The current controversy is about the plan, announced in March, to ask people whether they are citizens. Moving beyond the partisan issues at play, the controversy highlights how important the census is to commerce and payments, and how just a single change to what’s asked on the national, constitutionally-mandated survey could spark anxieties among retailers, marketers and others.
In case you’ve missed it, the Trump administration is facing legal challenges from groups that say the question will depress participation from households fearful of revealing their immigration and citizenship status — which, in turn, will impact political representation, federal funding and other areas. Supporters of the question say it will lead to a more accurate picture of the nation’s demographics, and have assured opponents that the information will not be shared with law enforcement.
Worry Among Marketers
As the controversy makes its way through the courts, worry is increasing among some in the marketing community about what the addition of the citizenship question might mean for future retail and business efforts.
The thinking goes like this: Not only would the inclusion of the question reduce participation among the estimated 12 million undocumented people living in the United States, but it could also have similar effects with Green Card holders and naturalized citizens. That, in turn, could make it harder for marketers, retailers and others in commerce and payments to use the freshest census data to plan new operations or campaigns.
An “undercount would affect data projections used by companies in the U.S. to make decisions about investment allocations, store locations, goods and services needed to serve the right number of people in a given area, [and] the number of cellphone towers needed so that people’s phones have a connection, among many others,” Gilbert D’Avila, co-founder of the Association of National Advertisers’ Alliance for Inclusive and Multicultural Marketing, recently told Forbes. “It would prevent companies from maximizing their growth and prevent consumers [from receiving] the goods and services they need in a timely and efficient manner.”

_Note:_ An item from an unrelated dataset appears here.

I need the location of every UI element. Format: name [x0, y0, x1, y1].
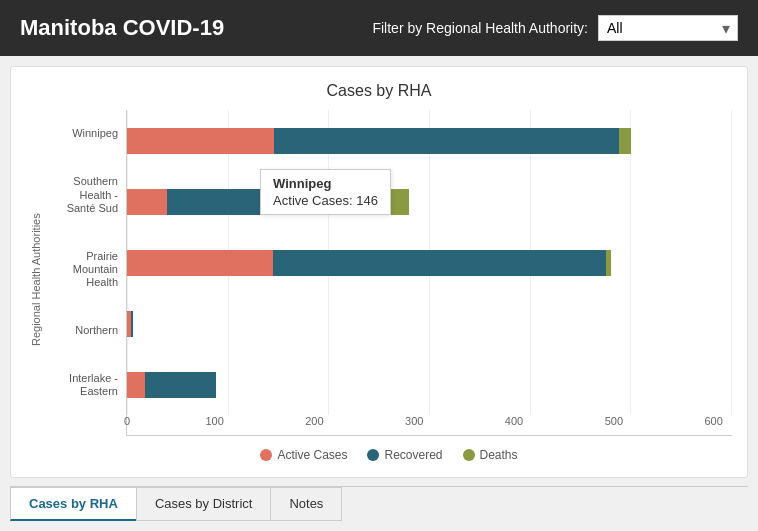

This is hardly the first time that U.S. Census data has caused controversy in the retail world. For instance, data centered around eCommerce can still produce debate about its accuracy and scope, with some organizations (media, marketing or otherwise) taking that information as gospel and others tweaking it with their own proprietary research and statistics. Economists associated with PYMNTS, for example, have documented in-depth how the Census Bureau has undercounted eCommerce sales growth.
Nor is a single census question the only reason for worry related to commerce. The Los Angeles City Council is pushing for more state funds to conduct what local officials call “outreach” to encourage more participation in the 2020 count among residents of the deeply multicultural urban area. A city resolution described the census as “essential for government agencies, private businesses and research professionals.”
Another L.A. governmental memo reads as though it could come from a variety of cities across the country: “Data collected by the Census Bureau affects government and private industry decisions, such as housing or retail [locations], where to locate job development programs or where population growth requires additional transit program support.”
Small Business Advantage
That may seem somewhat obvious, but it doesn’t mean the stakes of the count are any lower when it comes to the 2020 census — or, to be fair, any other such data collection efforts, including those in Canada.
A University of Waterloo study published earlier this year found that “small businesses could save thousands of dollars a year in consulting and research fees if they just used information that’s already publicly available,” and that information freely available from government census reports “can help to put smaller businesses on an equal footing with large retailers, who have more capital to spend on gathering business intelligence.”
Data collection of a population is almost always political, and as nonpartisan as the Census Bureau says it tries to be, there is no escaping the ideological debates of the day. The upcoming census, no matter what questions it may or may not include, will have major impacts on commerce.